El hombre de sesenta y seis años miraba la CNN sin ver en realidad las imágenes de las tropas norcoreanas que avanzaban. Sabía que eran imágenes de archivo, así que no le hacía falta ver el pequeño desmentido de la parte inferior de la pantalla. Si había algo que sabía ese hombre, era el número de tropas con el que contaba el Ejército norcoreano; y podía ver con toda claridad que los uniformes que vestían las tropas de la República Popular eran, por su estilo, de quince años atrás por lo menos, por eso sabía que tenían que ser imágenes de archivo.
El vaso de leche que tenía en la mesita de café permanecía intacto desde que el ama de llaves se lo había llevado. Las pastillas que reducían su dolor al mínimo continuaban inadvertidas en una pequeña bandejita de plata junto al vaso. Por fin, el hombre parpadeó y volvió a concentrarse en la pantalla cuando el presentador de Atlanta dejó la situación cada vez más deteriorada de Corea y pasó a hablar de acontecimientos un poco más cercanos.

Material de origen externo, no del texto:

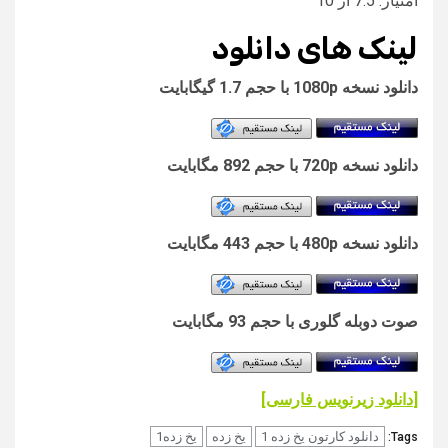
امتیاز: 7.5 از 10
لینک های دانلود
دانلود نسخه 1080p با حجم 1.7 گیگابایت
دانلود نسخه 720p با حجم 892 مگابایت
دانلود نسخه 480p با حجم 443 مگابایت
صوت دوبله گلوری با حجم 93 مگابایت
[
دانلود زیرنویس فارسی
]
دانلود کارتون یخ زده 1
یخ زده
یخ زده1
Tags:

Según las autoridades policiales de la zona de Boston, no ha quedado ningún indicio que explique por qué treinta y un empleados y clientes del prestigioso bufete fueron asesinados como si de una ejecución se tratara, en el crimen más horrendo de la historia de Boston. Las autoridades están desconcertadas en cuanto al quién y el porqué…
Carmichael Rothman se irguió de golpe, haciendo que el dolor de su espalda se disparara con una punzada insoportable, cuando la cámara enfocó la fachada de un antiguo edificio de piedra ocupado sobre todo por oficinas. Allí estaban las letras doradas de la fachada del edificio para que el mundo entero las leyera. Sin hacer caso de la reportera a la que enfocaban las cámaras, el anciano se quedó mirando los nombres que tenía detrás. «Evans, Lawson y Keeler» quedaban solo tapados en parte por la periodista, pero Rothman vio las letras chapadas en oro con toda claridad.

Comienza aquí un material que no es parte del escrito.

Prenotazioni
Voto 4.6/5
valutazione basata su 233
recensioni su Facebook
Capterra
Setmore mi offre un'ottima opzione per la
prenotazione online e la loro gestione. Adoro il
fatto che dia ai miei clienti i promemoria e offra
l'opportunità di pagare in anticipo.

Sin escuchar todavía las palabras de la reportera, estiró la mano con aire distraído, cogió las tres pequeñas tabletas de morfina de la bandeja de plata y se las colocó con mano temblorosa en la boca. Buscó el vaso de leche tibia, pero en lugar de cogerlo, sus dedos se negaron a abrirse y lo único que consiguió fue volcarlo.
—Señor, ¿se encuentra bien? —El ama de llaves había entrado en el estudio sin que la oyera y se plantó a su lado al instante—. Deje que vaya a por un paño y en un momento le limpio esto.

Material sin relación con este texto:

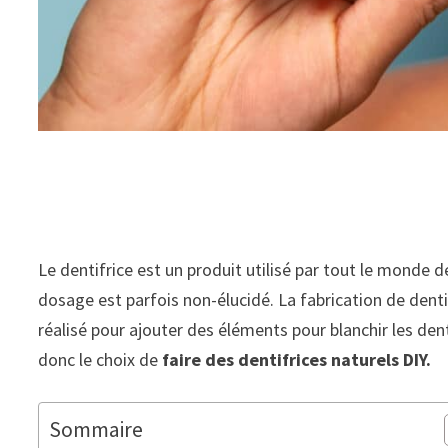
Le dentifrice est un produit utilisé par tout le monde d
dosage est parfois non-élucidé. La fabrication de denti
réalisé pour ajouter des éléments pour blanchir les dent
donc le choix de
faire des dentifrices naturels DIY.
Sommaire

Con las amargas pastillas disolviéndose en la boca, Rothman sacudió con violencia la cabeza. Dio varias palmotadas al aire cuando la anciana empezó a recoger el vaso caído y por fin consiguió apartar las manos del ama de llaves. Esta levantó la cabeza y lo miró, pero los ojos del enfermo seguían clavados en la pantalla de la televisión.
—Martha, llame… a Martha por teléfono, de inmediato.
El ama de llaves continuó arrodillada junto a la mesita de café.
—La señora Laughin está al teléfono en este mismo momento, por eso entré; no sabía si quería que lo molestaran.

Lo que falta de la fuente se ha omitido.